The attention, though, especially from Israel, has created new pressures. Relatives of those held fear that the more their loved ones are defended by the West and Israel, the more adamant Iranian authorities are about pressing the case.

"We should let the issue solve itself quietly, that's the only way," said the wife of one of the men in jail, speaking on condition of anonymity.

Relatives said they had received hints at least some of the Jews would be freed soon. They feared that speaking on the record, or saying anything more about the plight of their loved ones, could jeopardize a release.

Family members get one 5-minute visit every Tuesday. They used to deliver kosher food on each visit, but prison authorities banned that several months ago, saying the food was rotting because prisoners had no refrigerators, relatives said. The inmates now eat prison food.

One woman recounted how her husband was arrested about a year ago.

"Some men knocked on our door at midnight and took my husband," she said. "It took me three months to see him. Now I get to see him for five minutes every week, with a thick glass wall between us, but that's all right."

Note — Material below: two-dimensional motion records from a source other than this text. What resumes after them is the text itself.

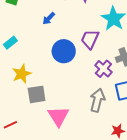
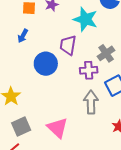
purple cross: (103, 69) -> (89, 70), turned -30
gray square: (37, 94) -> (21, 127), moved

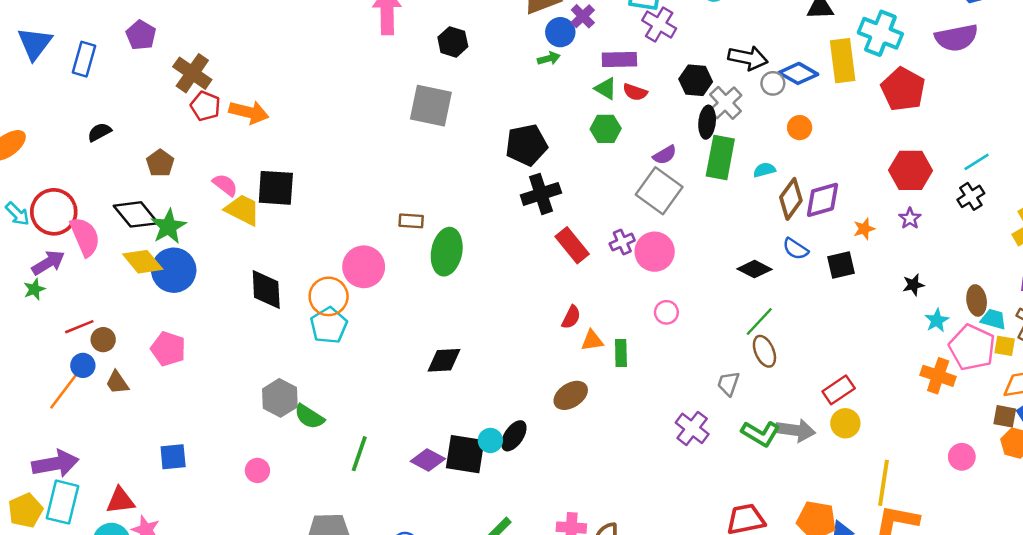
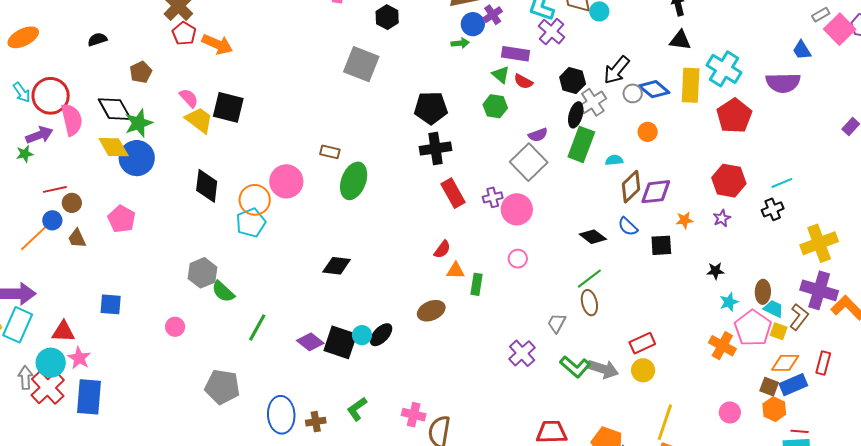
black arrow: (748, 58) -> (617, 70), turned 108

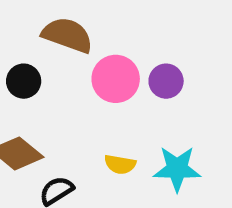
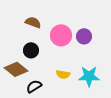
brown semicircle: (67, 35) -> (33, 22), moved, size x0.7
black circle: (24, 81) -> (31, 50), moved

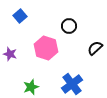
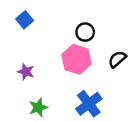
pink hexagon: (46, 48) -> (76, 59), moved
purple star: (10, 54) -> (26, 72), moved

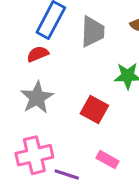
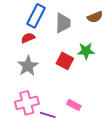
red square: (94, 110) -> (65, 61), moved

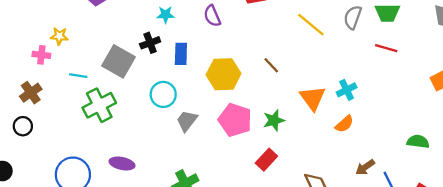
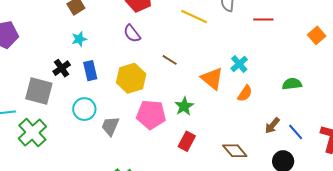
cyan star: (165, 15) -> (79, 39), moved
purple semicircle: (212, 16) -> (132, 34), moved
green semicircle: (418, 142) -> (292, 84), moved

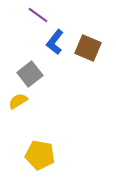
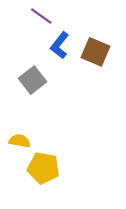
yellow semicircle: (18, 101) -> (20, 141), moved, turned 42

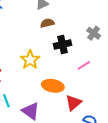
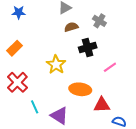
gray cross: (94, 33) -> (99, 21), moved
red triangle: (73, 103) -> (102, 105), turned 42

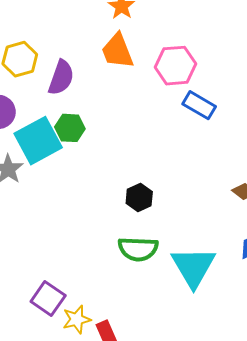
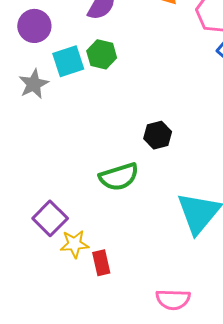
cyan square: (38, 141) -> (68, 61), size x0.7
green semicircle: (138, 249) -> (119, 177), moved, turned -30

She said some Muslim neighbors who are close friends had taught her a verse from the Koran that she recites every night.

"One of our Muslim neighbors even went on pilgrimage to a shrine outside Shiraz just to pray for my husband," she said. "Before all this happened, we all lived in absolute peace and harmony."

Iran's Jewish community, although it has dwindled over the decades, remains the Middle East's largest outside Israel. Iranian Jews are allowed to practice aspects of their religion but are forbidden to teach Hebrew, the liturgical language.

Several times a week Jewish boys and girls gather at Shiraz's House of Jewish Youth at the Khorasaniha Synagogue for religious classes conducted by Ebrahim Bassalla, a civil servant and volunteer teacher.

During a class on the Sabbath, Bassalla recited the biblical tale of Jacob and Joseph to a group of 50 boys and girls aged between 7 and 17.

"You should respect your parents. Never question when your parents ask you to do something," he advises in a fatherly tone.

"And you should never waste water, bread and electricity," he tells them before passing out small boxes of cookies he has bought with his own money, and sending them off. Sometimes, he also treats the kids to the movies.

The synagogue, one of 16 scattered around Shiraz, has its own library of books, videos and audio tapes.

Three butcher shops sell only kosher meat, and Niknava, the community leader, supervises the slaughter at the municipal slaughterhouse, which provides refrigerated trucks to transport the meat.

Niknava is negotiating with authorities for another Jewish cemetery because the only one in Shiraz is nearly full.

In the Jewish quarter, which lies inside the main commercial district off bustling Karim Khan Zand Avenue, nearly half the shops remain closed on Saturdays, the Jewish Sabbath.

At its height, Iran's Jewish community numbered about 100,000 and was still around 80,000 just before Iran's 1979 Islamic revolution. Now there are about 25,000 Jews.

Most who left went to the United States, Europe and, to a lesser degree, Israel, said Dr. Manouchehr Eliasi, the single Jewish representative in the 270-seat Majlis, or parliament.